[[ Material shown open ]]

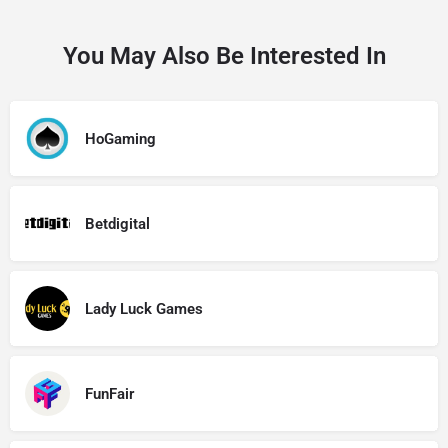
You May Also Be Interested In
HoGaming
Betdigital
Lady Luck Games
FunFair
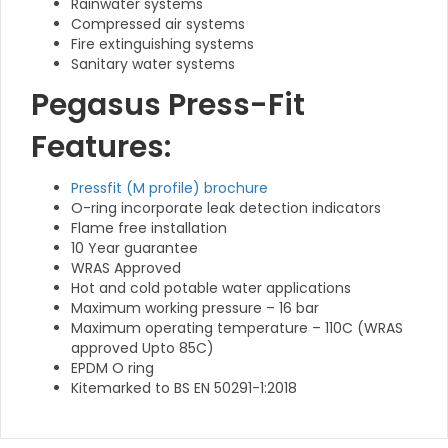
Rainwater systems
Compressed air systems
Fire extinguishing systems
Sanitary water systems
Pegasus Press-Fit
Features:
Pressfit (M profile) brochure
O-ring incorporate leak detection indicators
Flame free installation
10 Year guarantee
WRAS Approved
Hot and cold potable water applications
Maximum working pressure – 16 bar
Maximum operating temperature – 110C (WRAS
approved Upto 85C)
EPDM O ring
Kitemarked to BS EN 50291-1:2018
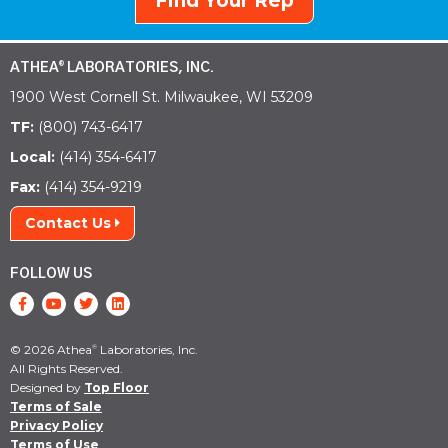
Find Your Rep
ATHEA
LABORATORIES, INC.
®
1900 West Cornell St. Milwaukee, WI 53209
TF:
(800) 743-6417
Local:
(414) 354-6417
Fax:
(414) 354-9219
Contact Us
FOLLOW US
© 2026 Athea
Laboratories, Inc.
®
All Rights Reserved.
Designed by
Top Floor
Terms of Sale
Privacy Policy
Terms of Use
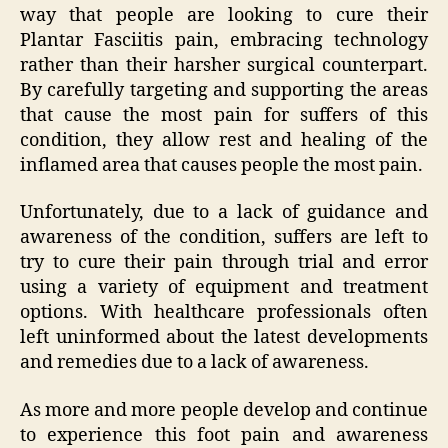
way that people are looking to cure their
Plantar Fasciitis pain, embracing technology
rather than their harsher surgical counterpart.
By carefully targeting and supporting the areas
that cause the most pain for suffers of this
condition, they allow rest and healing of the
inflamed area that causes people the most pain.
Unfortunately, due to a lack of guidance and
awareness of the condition, suffers are left to
try to cure their pain through trial and error
using a variety of equipment and treatment
options. With healthcare professionals often
left uninformed about the latest developments
and remedies due to a lack of awareness.
As more and more people develop and continue
to experience this foot pain and awareness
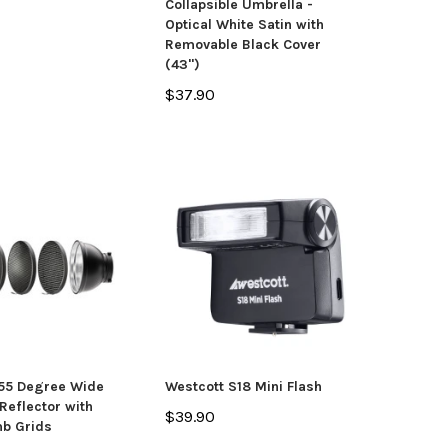
Collapsible Umbrella -
Optical White Satin with
Removable Black Cover
(43")
$37.90
 55 Degree Wide
Westcott S18 Mini Flash
Reflector with
$39.90
b Grids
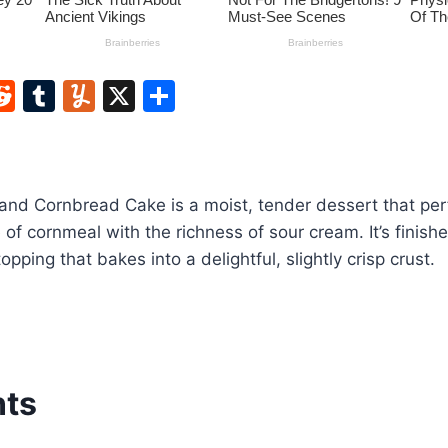
W
R
T
Y
X
S
e
u
u
h
t
d
m
m
ar
di
bl
m
e
and Cornbread Cake is a moist, tender dessert that per
t
r
ly
 of cornmeal with the richness of sour cream. It’s finish
ping that bakes into a delightful, slightly crisp crust.
nts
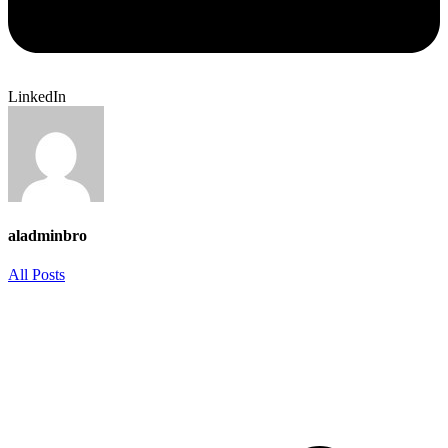
LinkedIn
aladminbro
All Posts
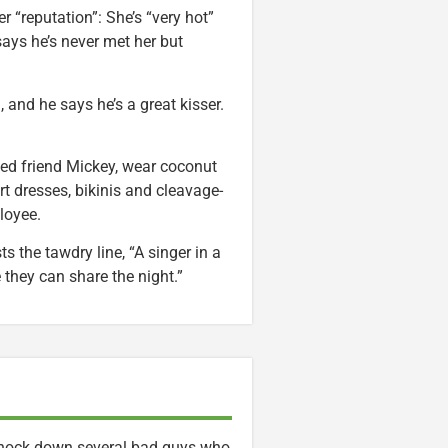
r “reputation”: She’s “very hot”
says he’s never met her but
n, and he says he’s a great kisser.
nged friend Mickey, wear coconut
t dresses, bikinis and cleavage-
ployee.
ts the tawdry line, “A singer in a
hey can share the night.”
o knock down several bad guys who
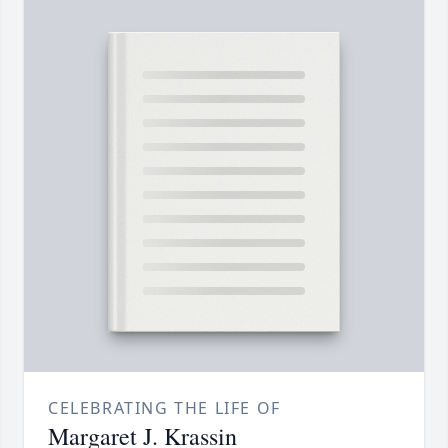
CELEBRATING THE LIFE OF
Margaret J. Krassin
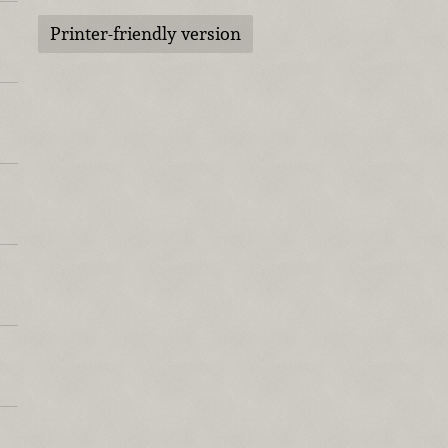
Printer-friendly version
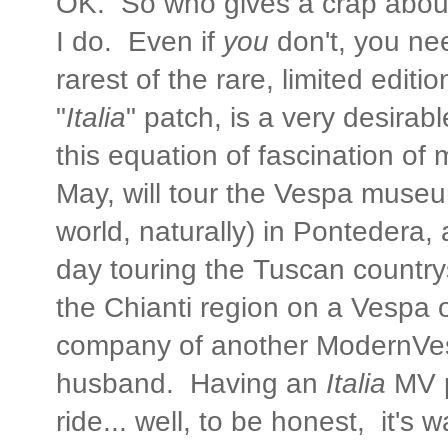
OK. So who gives a crap abou
I do. Even if
you
don't, you ne
rarest of the rare, limited edi
"
Italia
" patch, is a very desirab
this equation of fascination of mi
May, will tour the Vespa museu
world, naturally) in Pontedera,
day touring the Tuscan country
the Chianti region on a Vespa 
company of another ModernVe
husband. Having an
Italia
MV p
ride... well, to be honest, it's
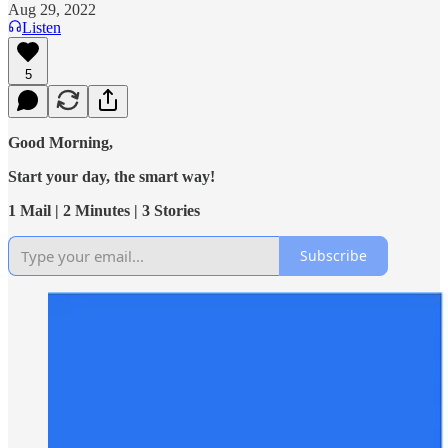
Aug 29, 2022
Listen
5
Good Morning,
Start your day, the smart way!
1 Mail | 2 Minutes | 3 Stories
Subscribe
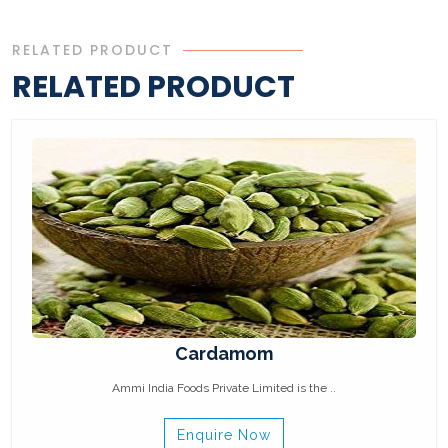
RELATED PRODUCT
RELATED PRODUCT
Cardamom
Ammi India Foods Private Limited is the ..
Enquire Now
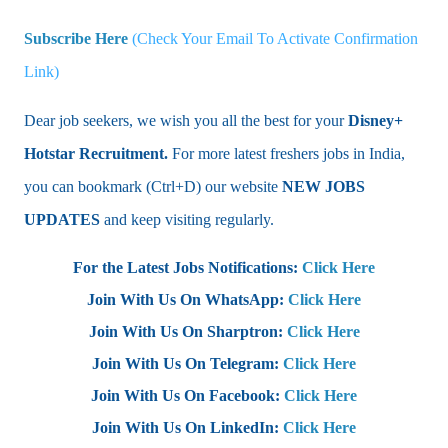
Subscribe Here
(Check Your Email To Activate Confirmation
Link)
Dear job seekers, we wish you all the best for your
Disney+
Hotstar Recruitment.
For more latest freshers jobs in India,
you can bookmark (Ctrl+D) our website
NEW JOBS
UPDATES
and keep visiting regularly.
For the Latest Jobs Notifications:
Click Here
Join With Us On WhatsApp:
Click Here
Join With Us On Sharptron:
Click Here
Join With Us On Telegram:
Click Here
Join With Us On Facebook:
Click Here
Join With Us On LinkedIn:
Click Here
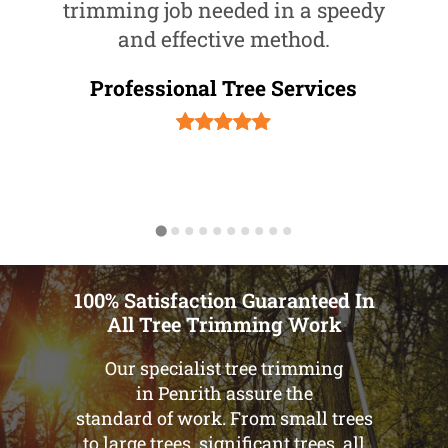
trimming job needed in a speedy
and effective method.
Professional Tree Services
100% Satisfaction Guaranteed In
All Tree Trimming Work
Our specialist tree trimming
in Penrith assure the
standard of work. From small trees
to large trees, significant trees, all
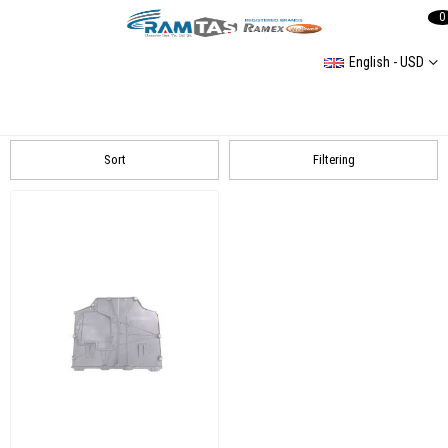
0
English - USD
Toyota
Corolla E210 2019
Sort
Filtering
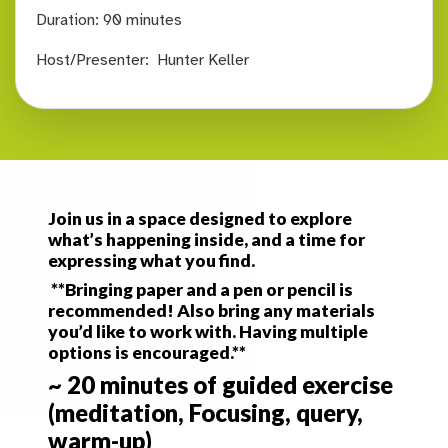
Duration:
90 minutes
Host/Presenter:
Hunter Keller
Join us in a space designed to explore
what’s happening inside, and a time for
expressing what you find.
**Bringing paper and a pen or pencil is
recommended! Also bring any materials
you’d like to work with. Having multiple
options is encouraged.**
~ 20 minutes of guided exercise
(meditation, Focusing, query,
warm-up)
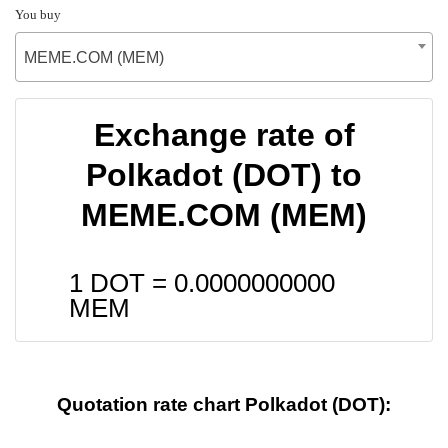
You buy
MEME.COM (MEM)
Exchange rate of
Polkadot (DOT) to
MEME.COM (MEM)
1 DOT =
0.0000000000
MEM
Quotation rate chart Polkadot (DOT):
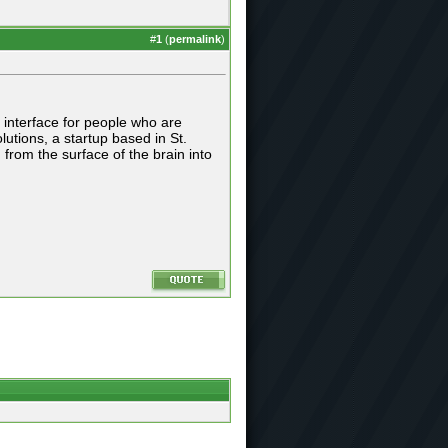
#
1
(
permalink
)
 interface for people who are
tions, a startup based in St.
 from the surface of the brain into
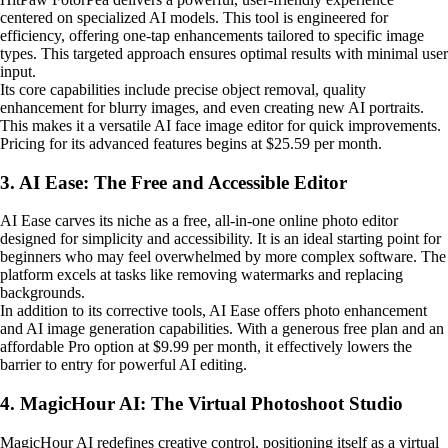
centered on specialized AI models. This tool is engineered for
efficiency, offering one-tap enhancements tailored to specific image
types. This targeted approach ensures optimal results with minimal user
input.
Its core capabilities include precise object removal, quality
enhancement for blurry images, and even creating new AI portraits.
This makes it a versatile AI face image editor for quick improvements.
Pricing for its advanced features begins at $25.59 per month.
3. AI Ease: The Free and Accessible Editor
AI Ease carves its niche as a free, all-in-one online photo editor
designed for simplicity and accessibility. It is an ideal starting point for
beginners who may feel overwhelmed by more complex software. The
platform excels at tasks like removing watermarks and replacing
backgrounds.
In addition to its corrective tools, AI Ease offers photo enhancement
and AI image generation capabilities. With a generous free plan and an
affordable Pro option at $9.99 per month, it effectively lowers the
barrier to entry for powerful AI editing.
4. MagicHour AI: The Virtual Photoshoot Studio
MagicHour AI redefines creative control, positioning itself as a virtual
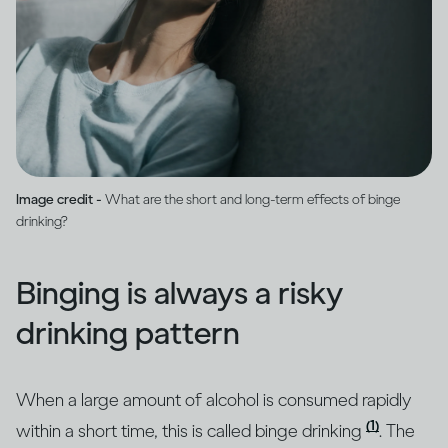
Image credit -
What are the short and long-term effects of binge
drinking?
Binging is always a risky
drinking pattern
When a large amount of alcohol is consumed rapidly
(1)
within a short time, this is called binge drinking
. The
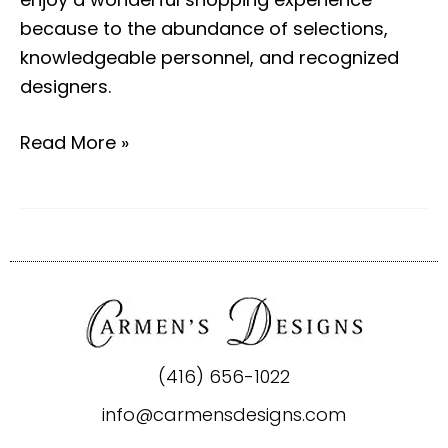
because to the abundance of selections,
knowledgeable personnel, and recognized
designers.
Read More »
(416) 656-1022
info@carmensdesigns.com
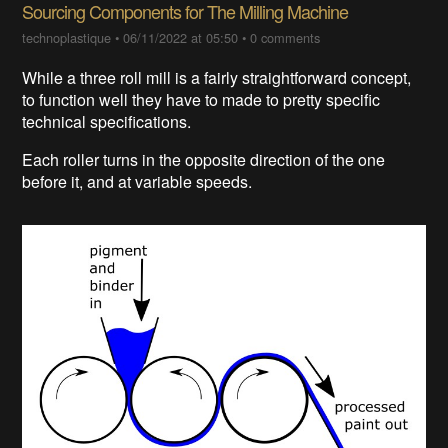
Sourcing Components for The Milling Machine
technoplastique
•
06/11/2022 at 05:50
•
0 comments
While a three roll mill is a fairly straightforward concept,
to function well they have to made to pretty specific
technical specifications.
Each roller turns in the opposite direction of the one
before it, and at variable speeds.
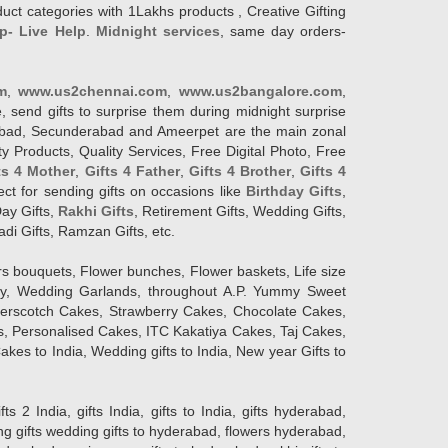
duct categories with 1Lakhs products , Creative Gifting
p- Live Help
.
Midnight services
, same day orders-
m
,
www.us2chennai.com
,
www.us2bangalore.com
,
, send gifts to surprise them during midnight surprise
erabad, Secunderabad and Ameerpet are the main zonal
y Products, Quality Services, Free Digital Photo, Free
ts 4 Mother
,
Gifts 4 Father
,
Gifts 4 Brother
,
Gifts 4
lect for sending gifts on occasions like
Birthday Gifts
,
Day Gifts,
Rakhi Gifts
, Retirement Gifts, Wedding Gifts,
adi Gifts, Ramzan Gifts, etc.
rs bouquets, Flower bunches, Flower baskets, Life size
Day, Wedding Garlands, throughout A.P. Yummy Sweet
terscotch Cakes, Strawberry Cakes, Chocolate Cakes,
, Personalised Cakes, ITC Kakatiya Cakes, Taj Cakes,
akes to India, Wedding gifts to India, New year Gifts to
India, gifts India, gifts to India, gifts hyderabad,
ng gifts wedding gifts to hyderabad, flowers hyderabad,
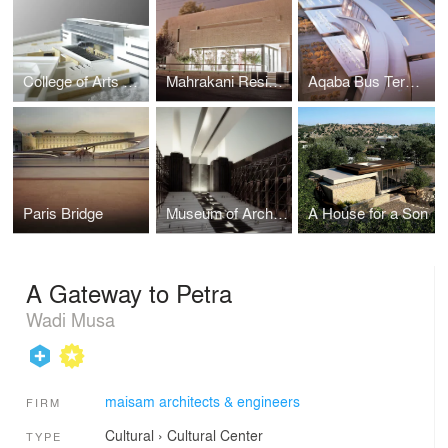
College of Arts & Design
Mahrakani Residence
Aqaba Bus Terminal
Paris Bridge
Museum of Architecture (MOA)
A House for a Son
A Gateway to Petra
Wadi Musa
maisam architects & engineers
FIRM
Cultural
›
Cultural Center
TYPE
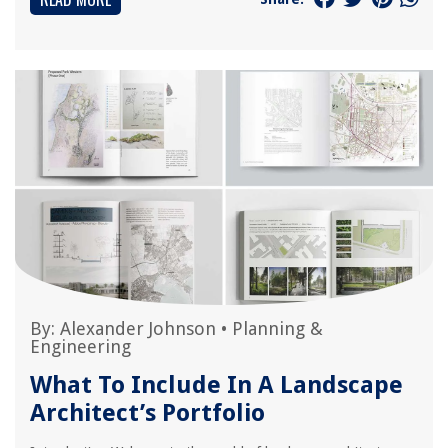
By:
Alexander Johnson
•
Planning &
Engineering
What To Include In A Landscape
Architect’s Portfolio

[[ Material shown closed ]]

Exactly and only the lines from the top of the records down to the line containing "that cause the most pain for suffers of this" should be transcribed, please, without the pictures.

*Solution for this task*
You May Also Be Interested In
HoGaming
Betdigital
Lady Luck Games
FunFair
Rainwater systems
Compressed air systems
Fire extinguishing systems
Sanitary water systems
Pegasus Press-Fit
Features:
Pressfit (M profile) brochure
O-ring incorporate leak detection indicators
Flame free installation
10 Year guarantee
WRAS Approved
Hot and cold potable water applications
Maximum working pressure – 16 bar
Maximum operating temperature – 110C (WRAS
approved Upto 85C)
EPDM O ring
Kitemarked to BS EN 50291-1:2018
Find Your Rep
ATHEA
LABORATORIES, INC.
®
1900 West Cornell St. Milwaukee, WI 53209
TF:
(800) 743-6417
Local:
(414) 354-6417
Fax:
(414) 354-9219
Contact Us
FOLLOW US
© 2026 Athea
Laboratories, Inc.
®
All Rights Reserved.
Designed by
Top Floor
Terms of Sale
Privacy Policy
Terms of Use
way that people are looking to cure their
Plantar Fasciitis pain, embracing technology
rather than their harsher surgical counterpart.
By carefully targeting and supporting the areas
that cause the most pain for suffers of this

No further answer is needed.